*** Provided records ***
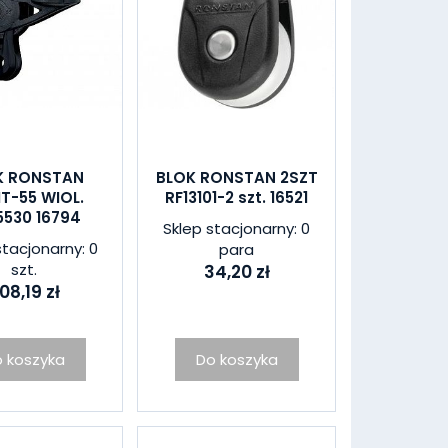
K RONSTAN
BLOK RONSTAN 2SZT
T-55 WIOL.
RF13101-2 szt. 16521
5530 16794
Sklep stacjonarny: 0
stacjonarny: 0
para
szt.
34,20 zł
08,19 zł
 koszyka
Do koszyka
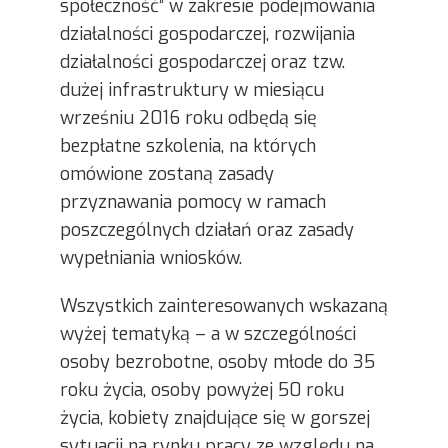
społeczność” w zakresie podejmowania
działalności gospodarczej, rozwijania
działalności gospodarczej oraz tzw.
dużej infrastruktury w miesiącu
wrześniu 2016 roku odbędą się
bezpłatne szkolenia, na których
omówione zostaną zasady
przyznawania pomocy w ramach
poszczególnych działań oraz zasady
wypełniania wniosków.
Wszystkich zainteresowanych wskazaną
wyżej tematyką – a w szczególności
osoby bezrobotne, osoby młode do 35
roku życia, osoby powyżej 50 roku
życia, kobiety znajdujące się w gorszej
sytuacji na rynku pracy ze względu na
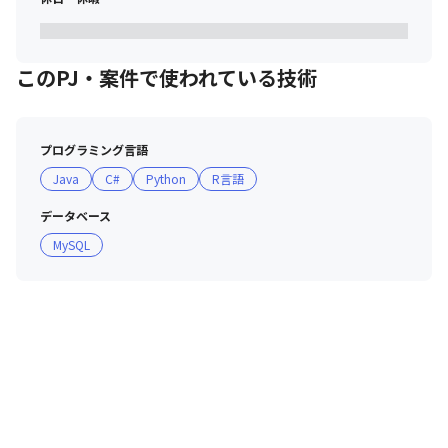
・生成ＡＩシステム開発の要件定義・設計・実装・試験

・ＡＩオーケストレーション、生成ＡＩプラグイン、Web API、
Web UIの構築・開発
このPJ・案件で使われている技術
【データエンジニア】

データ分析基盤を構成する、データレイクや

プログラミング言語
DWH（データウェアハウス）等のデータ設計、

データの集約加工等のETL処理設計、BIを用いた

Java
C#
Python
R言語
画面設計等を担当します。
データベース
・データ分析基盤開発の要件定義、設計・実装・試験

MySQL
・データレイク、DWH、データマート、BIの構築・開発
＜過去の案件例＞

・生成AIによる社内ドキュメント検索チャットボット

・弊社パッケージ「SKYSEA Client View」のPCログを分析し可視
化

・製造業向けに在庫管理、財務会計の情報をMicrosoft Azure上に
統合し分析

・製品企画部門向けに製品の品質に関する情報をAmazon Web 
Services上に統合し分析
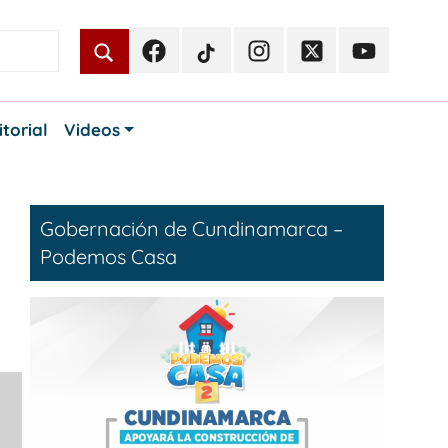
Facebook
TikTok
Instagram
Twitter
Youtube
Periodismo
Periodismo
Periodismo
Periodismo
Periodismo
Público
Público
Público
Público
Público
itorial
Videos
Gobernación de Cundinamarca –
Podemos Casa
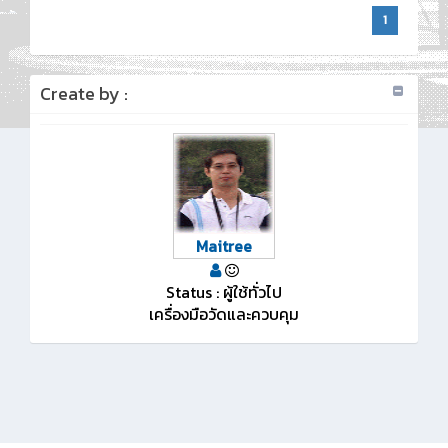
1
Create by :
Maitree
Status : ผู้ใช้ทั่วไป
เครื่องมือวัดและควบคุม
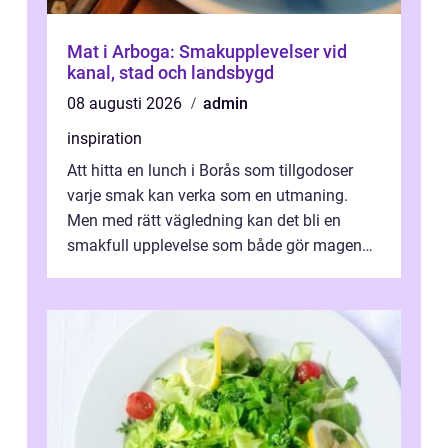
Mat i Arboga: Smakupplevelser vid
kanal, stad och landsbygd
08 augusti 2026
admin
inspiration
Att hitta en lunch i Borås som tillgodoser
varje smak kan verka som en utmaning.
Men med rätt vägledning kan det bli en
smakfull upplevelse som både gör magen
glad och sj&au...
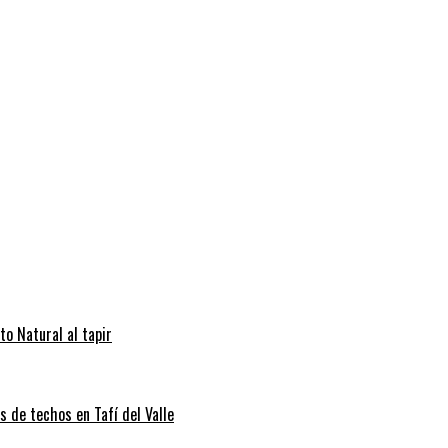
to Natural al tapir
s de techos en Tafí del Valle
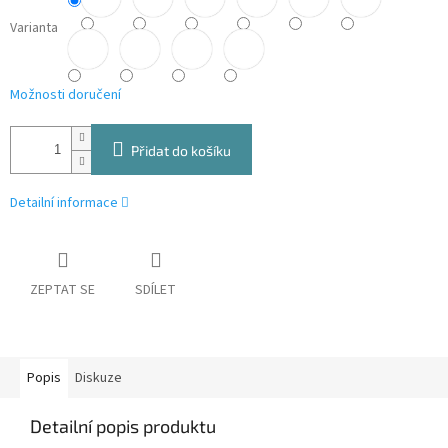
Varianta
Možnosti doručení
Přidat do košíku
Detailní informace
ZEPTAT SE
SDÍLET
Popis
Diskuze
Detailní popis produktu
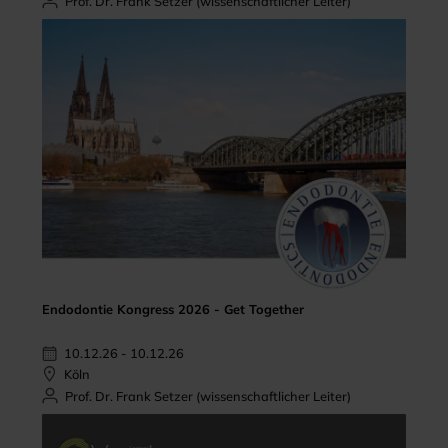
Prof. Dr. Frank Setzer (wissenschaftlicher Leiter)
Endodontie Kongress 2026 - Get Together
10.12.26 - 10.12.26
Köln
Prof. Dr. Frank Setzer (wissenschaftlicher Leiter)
***
*** Provided records ***
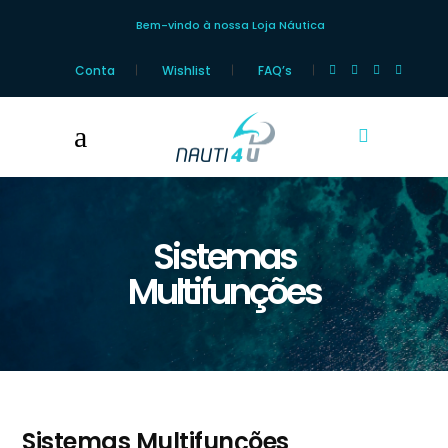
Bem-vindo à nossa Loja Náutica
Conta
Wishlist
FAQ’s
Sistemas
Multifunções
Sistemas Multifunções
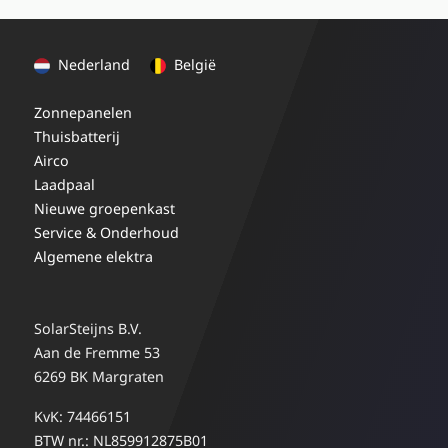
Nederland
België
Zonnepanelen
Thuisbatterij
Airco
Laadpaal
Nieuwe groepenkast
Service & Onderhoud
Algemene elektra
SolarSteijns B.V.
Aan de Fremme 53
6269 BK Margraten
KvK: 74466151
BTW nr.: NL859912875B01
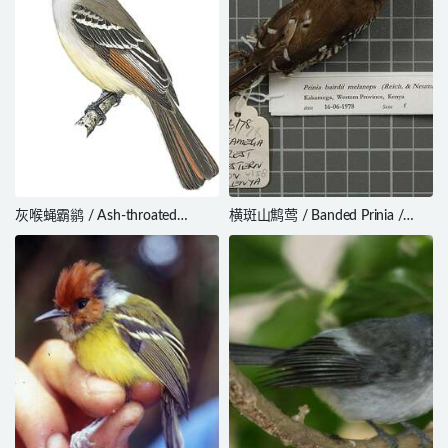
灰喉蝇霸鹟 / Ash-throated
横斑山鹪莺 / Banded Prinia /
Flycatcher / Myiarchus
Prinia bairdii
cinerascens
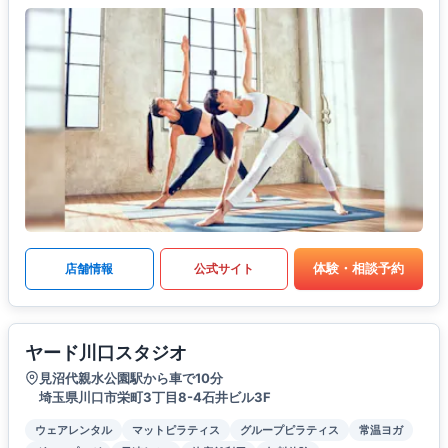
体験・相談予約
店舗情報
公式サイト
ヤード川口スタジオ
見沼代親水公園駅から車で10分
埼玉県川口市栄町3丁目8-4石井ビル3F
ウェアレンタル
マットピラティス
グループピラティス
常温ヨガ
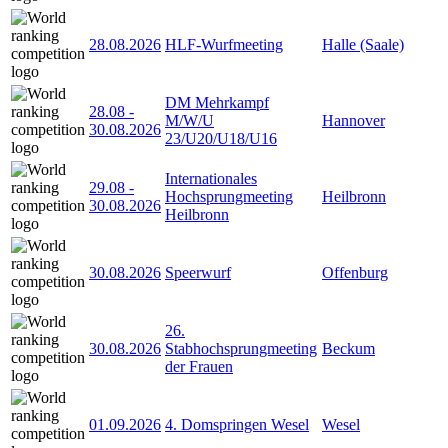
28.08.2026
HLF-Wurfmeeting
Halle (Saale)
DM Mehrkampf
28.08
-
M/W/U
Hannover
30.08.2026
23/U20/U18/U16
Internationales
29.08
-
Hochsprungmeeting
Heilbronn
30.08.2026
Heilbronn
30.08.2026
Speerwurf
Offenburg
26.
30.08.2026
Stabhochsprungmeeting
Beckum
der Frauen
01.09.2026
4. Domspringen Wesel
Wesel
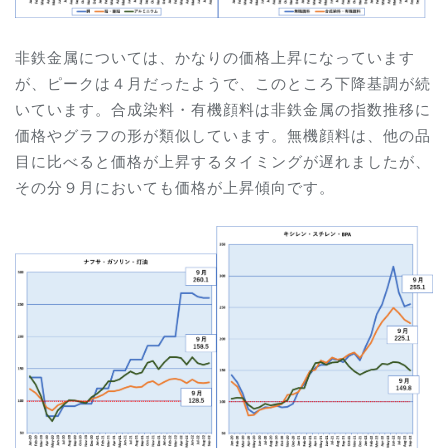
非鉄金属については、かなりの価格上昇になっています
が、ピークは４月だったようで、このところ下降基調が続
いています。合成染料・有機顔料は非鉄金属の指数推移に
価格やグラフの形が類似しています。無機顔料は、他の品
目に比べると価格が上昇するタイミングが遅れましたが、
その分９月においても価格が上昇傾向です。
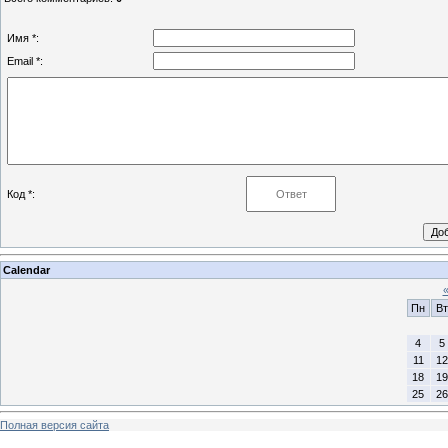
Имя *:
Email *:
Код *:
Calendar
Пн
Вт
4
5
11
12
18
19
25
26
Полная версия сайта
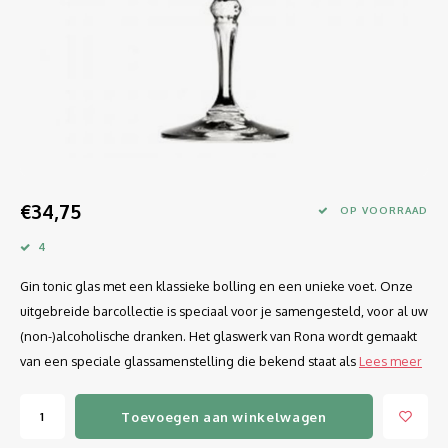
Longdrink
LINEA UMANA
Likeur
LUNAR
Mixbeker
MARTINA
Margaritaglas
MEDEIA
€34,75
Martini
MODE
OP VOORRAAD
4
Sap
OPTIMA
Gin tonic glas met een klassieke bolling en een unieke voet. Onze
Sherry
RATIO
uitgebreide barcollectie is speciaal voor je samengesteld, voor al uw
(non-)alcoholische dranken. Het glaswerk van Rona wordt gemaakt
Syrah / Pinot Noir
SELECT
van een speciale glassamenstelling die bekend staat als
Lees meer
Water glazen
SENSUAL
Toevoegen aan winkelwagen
***
*** Provided records ***
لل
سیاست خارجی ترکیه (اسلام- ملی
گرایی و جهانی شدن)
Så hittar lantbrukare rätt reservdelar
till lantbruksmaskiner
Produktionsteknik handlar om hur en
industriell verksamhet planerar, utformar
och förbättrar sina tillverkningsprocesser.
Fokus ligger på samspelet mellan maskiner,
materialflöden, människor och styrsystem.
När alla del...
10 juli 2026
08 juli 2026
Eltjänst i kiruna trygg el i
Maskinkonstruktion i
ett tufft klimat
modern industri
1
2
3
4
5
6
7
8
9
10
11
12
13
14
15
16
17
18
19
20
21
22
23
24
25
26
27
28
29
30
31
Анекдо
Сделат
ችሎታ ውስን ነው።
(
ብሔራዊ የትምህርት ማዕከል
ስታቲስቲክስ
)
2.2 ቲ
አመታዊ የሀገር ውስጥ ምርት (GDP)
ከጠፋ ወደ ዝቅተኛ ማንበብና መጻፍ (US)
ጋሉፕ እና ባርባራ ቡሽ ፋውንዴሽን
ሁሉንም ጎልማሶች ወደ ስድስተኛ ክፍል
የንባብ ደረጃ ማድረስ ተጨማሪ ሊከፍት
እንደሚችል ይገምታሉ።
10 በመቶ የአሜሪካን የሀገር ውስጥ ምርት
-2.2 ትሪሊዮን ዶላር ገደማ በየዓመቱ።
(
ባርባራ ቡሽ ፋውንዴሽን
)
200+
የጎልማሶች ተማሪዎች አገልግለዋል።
***
*Work instruction:*
Lines in the listing that include the word "roku": how many are there? Give the number alone.

*Exercise answer:*
2